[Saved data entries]

- Opening Delimiter -

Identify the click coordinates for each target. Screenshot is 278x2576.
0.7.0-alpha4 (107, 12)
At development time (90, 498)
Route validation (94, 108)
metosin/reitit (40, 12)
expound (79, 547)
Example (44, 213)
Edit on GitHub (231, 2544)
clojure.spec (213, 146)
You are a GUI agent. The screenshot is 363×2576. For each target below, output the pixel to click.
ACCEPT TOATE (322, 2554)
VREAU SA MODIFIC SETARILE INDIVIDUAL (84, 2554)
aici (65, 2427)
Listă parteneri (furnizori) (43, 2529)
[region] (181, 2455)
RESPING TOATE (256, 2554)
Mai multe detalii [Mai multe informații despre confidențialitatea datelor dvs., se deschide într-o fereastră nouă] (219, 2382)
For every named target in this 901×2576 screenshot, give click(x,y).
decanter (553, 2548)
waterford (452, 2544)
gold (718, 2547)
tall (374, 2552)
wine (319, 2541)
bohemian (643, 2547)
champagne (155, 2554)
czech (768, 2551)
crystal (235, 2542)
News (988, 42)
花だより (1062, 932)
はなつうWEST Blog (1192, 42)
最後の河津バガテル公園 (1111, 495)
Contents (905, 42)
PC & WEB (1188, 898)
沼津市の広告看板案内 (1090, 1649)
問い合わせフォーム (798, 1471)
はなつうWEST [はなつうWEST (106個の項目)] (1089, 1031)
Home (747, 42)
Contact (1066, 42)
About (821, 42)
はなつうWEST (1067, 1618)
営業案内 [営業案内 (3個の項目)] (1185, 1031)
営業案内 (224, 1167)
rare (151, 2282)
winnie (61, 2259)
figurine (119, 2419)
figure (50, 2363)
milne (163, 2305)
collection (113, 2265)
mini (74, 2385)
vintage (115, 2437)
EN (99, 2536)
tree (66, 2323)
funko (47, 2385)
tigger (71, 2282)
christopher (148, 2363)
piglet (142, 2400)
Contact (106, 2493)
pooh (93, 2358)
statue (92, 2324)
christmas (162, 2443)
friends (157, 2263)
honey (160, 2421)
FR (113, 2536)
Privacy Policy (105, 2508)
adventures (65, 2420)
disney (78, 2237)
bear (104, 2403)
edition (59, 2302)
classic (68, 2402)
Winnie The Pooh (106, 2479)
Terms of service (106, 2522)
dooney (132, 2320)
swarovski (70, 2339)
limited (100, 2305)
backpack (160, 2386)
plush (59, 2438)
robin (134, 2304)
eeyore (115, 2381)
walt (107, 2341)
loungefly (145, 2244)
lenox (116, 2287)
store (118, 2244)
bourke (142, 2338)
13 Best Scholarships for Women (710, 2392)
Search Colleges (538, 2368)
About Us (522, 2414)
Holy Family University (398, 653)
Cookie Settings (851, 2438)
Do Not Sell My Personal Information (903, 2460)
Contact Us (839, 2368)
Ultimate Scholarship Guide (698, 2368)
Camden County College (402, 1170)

- Closing Delimiter -

*Task*: Wherever the word "target" turns up in a line of the entries above, copy that line.

*Solved problem*:
Identify the click coordinates for each target. Screenshot is 278x2576.
You are a GUI agent. The screenshot is 363×2576. For each target below, output the pixel to click.
For every named target in this 901×2576 screenshot, give click(x,y).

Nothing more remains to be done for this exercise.